What does it take to be a musical theatre swing?

Musical theatre is a tough genre to succeed in. You have to be equally proficient in all 3 styles – dancing, singing and acting – a triple threat. So imagine being hired in a show and having to memorize EVERY SINGLE ROLE! That’s the mammoth task undertaken by a ‘swing’.

Swings are absolutely vital to the smooth running of any theatre production. Not only do they help with prompting of lines, if, heaven forbid, someone forgets, but they are instantly on hand, ready to fill in for roles due to sickness, or any sort of absence. Sam Lathwood is the current swing and assistant dance captain for the Royal Shakespeare Company’s MATILDA THE MUSICAL. Unlike other productions, at least half the cast are children, including the main part. We all know how quickly children can become ill, and you can’t do a show without the lead, so being a swing for Matilda the Musical is most certainly one of the most demanding roles. We spoke with Sam about his job, how he copes, his favourite role, and what it’s like working with the younger members of the cast!

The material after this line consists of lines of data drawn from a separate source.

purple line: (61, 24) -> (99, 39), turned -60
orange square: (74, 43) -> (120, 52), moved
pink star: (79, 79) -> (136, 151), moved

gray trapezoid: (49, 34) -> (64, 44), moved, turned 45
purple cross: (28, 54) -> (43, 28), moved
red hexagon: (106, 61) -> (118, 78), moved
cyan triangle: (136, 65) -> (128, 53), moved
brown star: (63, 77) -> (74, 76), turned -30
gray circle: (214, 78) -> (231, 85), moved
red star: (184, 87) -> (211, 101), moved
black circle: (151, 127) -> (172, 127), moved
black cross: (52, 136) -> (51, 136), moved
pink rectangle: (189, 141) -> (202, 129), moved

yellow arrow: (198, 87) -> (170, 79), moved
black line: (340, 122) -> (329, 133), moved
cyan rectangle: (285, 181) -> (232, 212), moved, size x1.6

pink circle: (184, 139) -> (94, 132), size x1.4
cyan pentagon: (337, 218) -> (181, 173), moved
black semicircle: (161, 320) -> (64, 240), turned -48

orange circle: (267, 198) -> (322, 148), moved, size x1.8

DN. You’re the current assistant dance captain / swing for Matilda the Musical. How do remember all the choreography so well without actually being in the roles permanently?

SL. When we first started to learn the show back in January, it took a lot of staying behind after rehearsals and dancing in my living room to help solidify all of the information in my brain. I work both visually and practically to get the choreography into my muscle memory, and once the choreography has gone in, it’s all about recapping the information, referring back to notes/ maps of the routines and watching the show as much as I can (when I’m not already on stage performing) to help retain the information.

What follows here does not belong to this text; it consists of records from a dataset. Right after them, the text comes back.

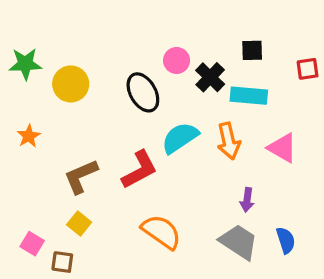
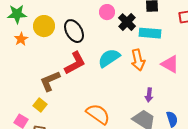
black ellipse: (143, 92) -> (74, 31), moved
orange star: (29, 136) -> (21, 39), moved
red L-shape: (140, 170) -> (75, 63), moved
yellow square: (79, 223) -> (40, 105), moved

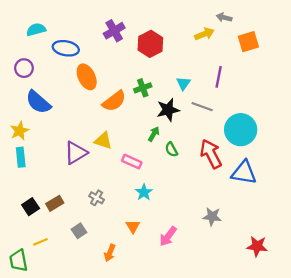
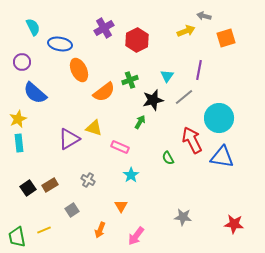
cyan semicircle: (36, 30) -> (33, 27), turned 78
gray line: (202, 107) -> (184, 97), turned -60
green semicircle: (171, 149) -> (168, 158), moved
gray star: (212, 217) -> (183, 217), moved
pink arrow: (168, 236) -> (136, 236), moved
yellow line: (40, 242) -> (44, 230), moved

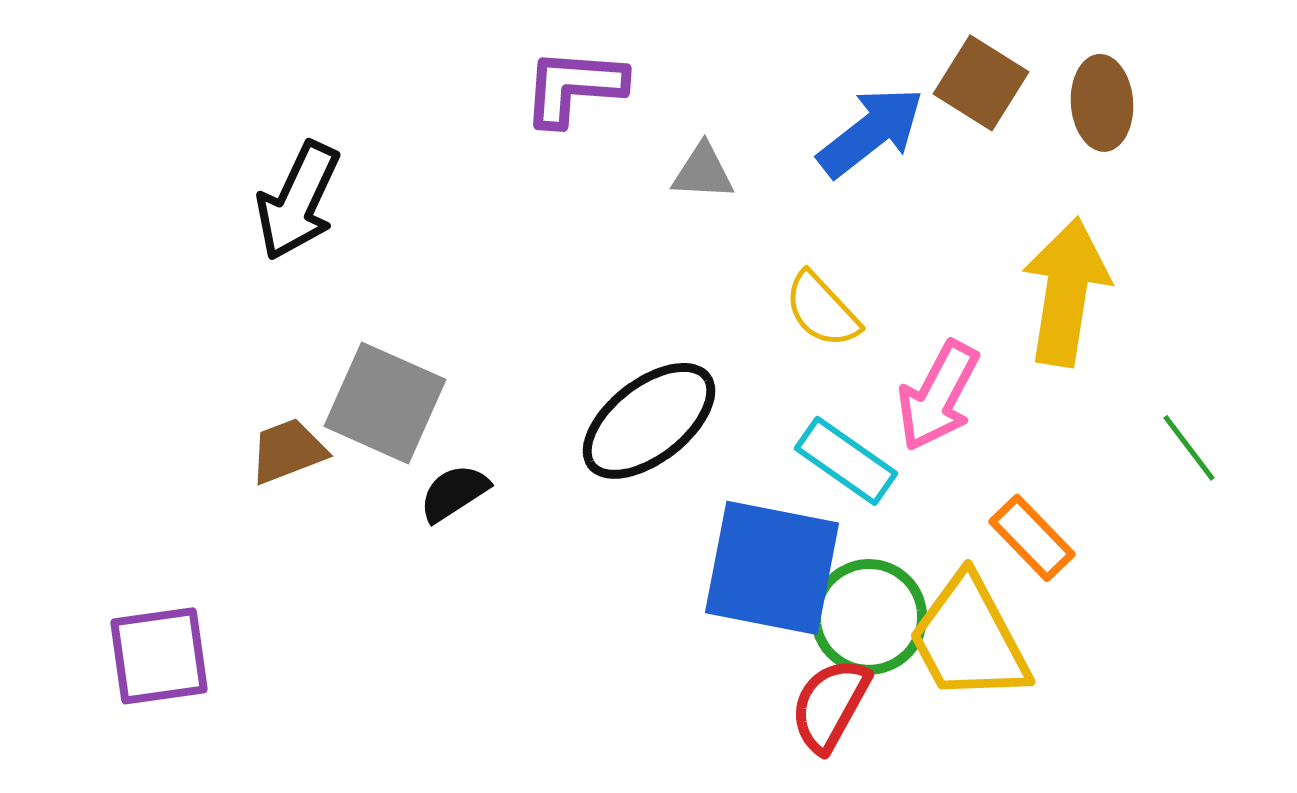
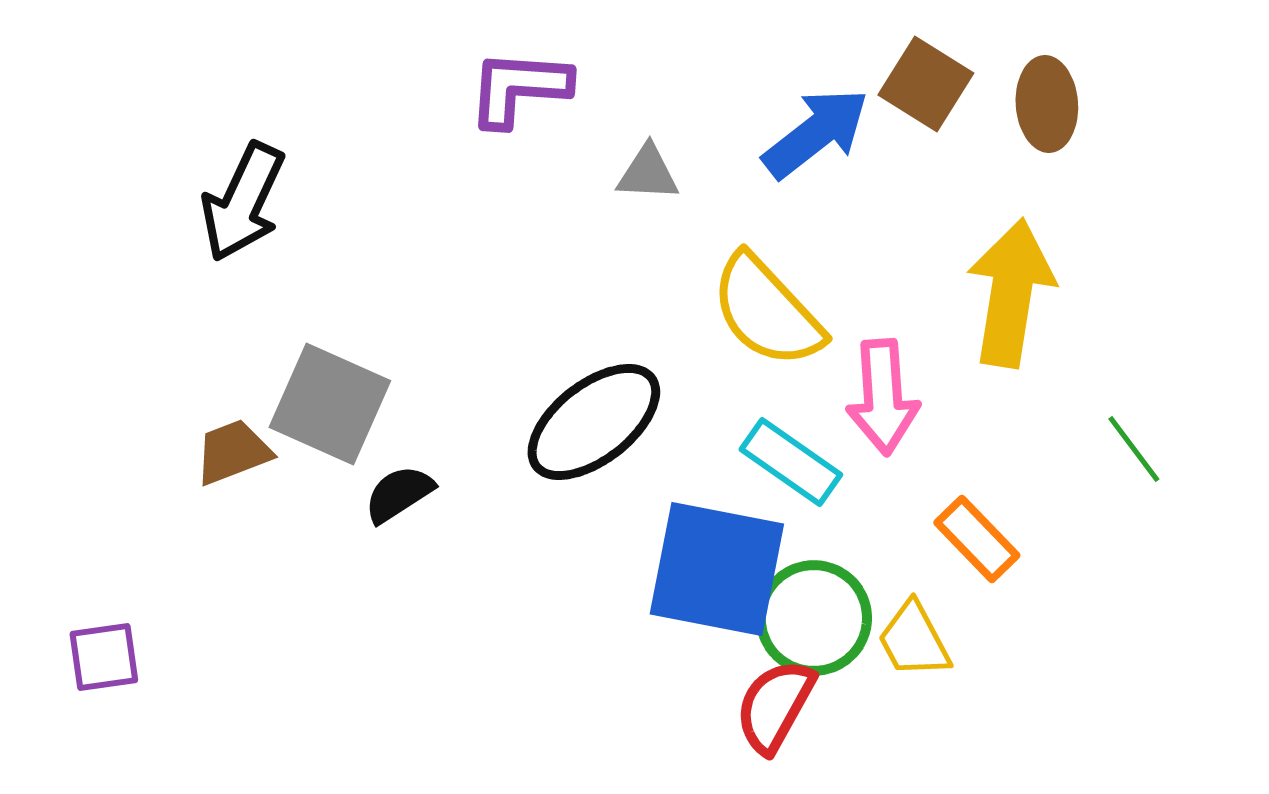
yellow semicircle: (822, 310) -> (767, 311), size x1.5
pink arrow: (938, 396) -> (883, 397), turned -32
yellow trapezoid: (969, 639) -> (914, 640), size x0.6
purple square: (159, 656) -> (104, 657), size x0.7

DN. Knowing all the roles so well, who is your favourite character in Matilda and why?

SL. I would say my favourite character in the show has to be Miss Trunchbull, she has some brilliant dialogue, she’s intimidating and dark yet comical and outrageous. She gets to perform a whole solo dance routine with a ribbon in an extremely difficult costume and fly over a vault in her Olympics uniform/skirt. What’s not to like!

DN. It’s a well-known saying that you should never work with animals or children! What’s it been like working so closely with the younger members of the cast of Matilda?

SL. I adore working with the children. They never fail to make you laugh and smile. Their work ethic is always second to none. This is the 5th show I’ve done which has had children in the cast and I find they bring such a unique and exciting energy to the theatre both onstage and offstage that you don’t always get on other shows. I always find that the work our children at Matilda do on stage every evening is very inspiring.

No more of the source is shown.